__Work instruction__: From the listing below, extract every line in which the word "Москве" appears.

__Records for this task__:

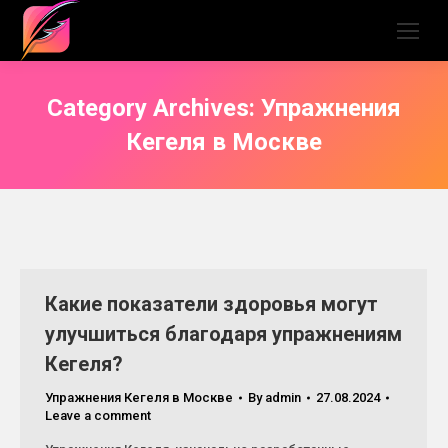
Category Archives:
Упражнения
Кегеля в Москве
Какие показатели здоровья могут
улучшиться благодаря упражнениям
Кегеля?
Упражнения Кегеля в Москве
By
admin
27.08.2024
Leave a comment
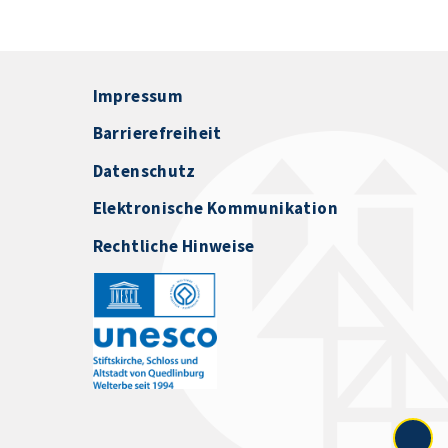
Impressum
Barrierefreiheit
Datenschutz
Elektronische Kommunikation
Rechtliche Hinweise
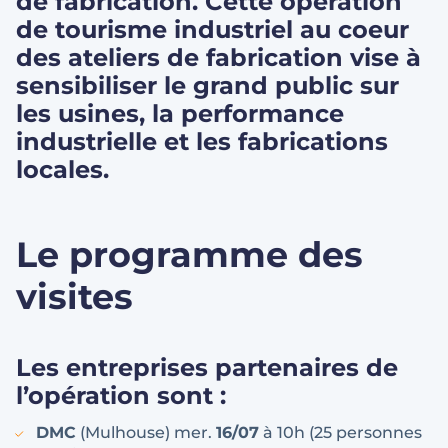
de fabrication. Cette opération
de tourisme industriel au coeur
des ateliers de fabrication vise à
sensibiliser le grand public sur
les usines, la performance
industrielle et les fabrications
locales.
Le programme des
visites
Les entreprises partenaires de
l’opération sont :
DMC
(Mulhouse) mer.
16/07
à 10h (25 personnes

...

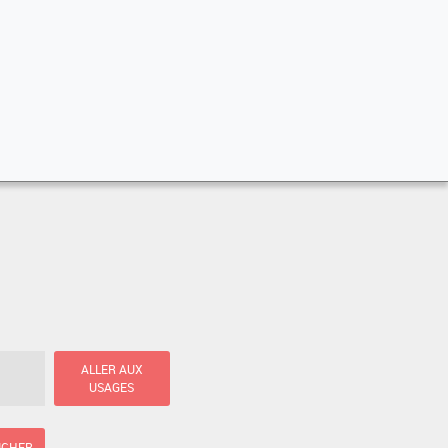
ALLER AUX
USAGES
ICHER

__Task result__:
Кегеля в Москве
Упражнения Кегеля в Москве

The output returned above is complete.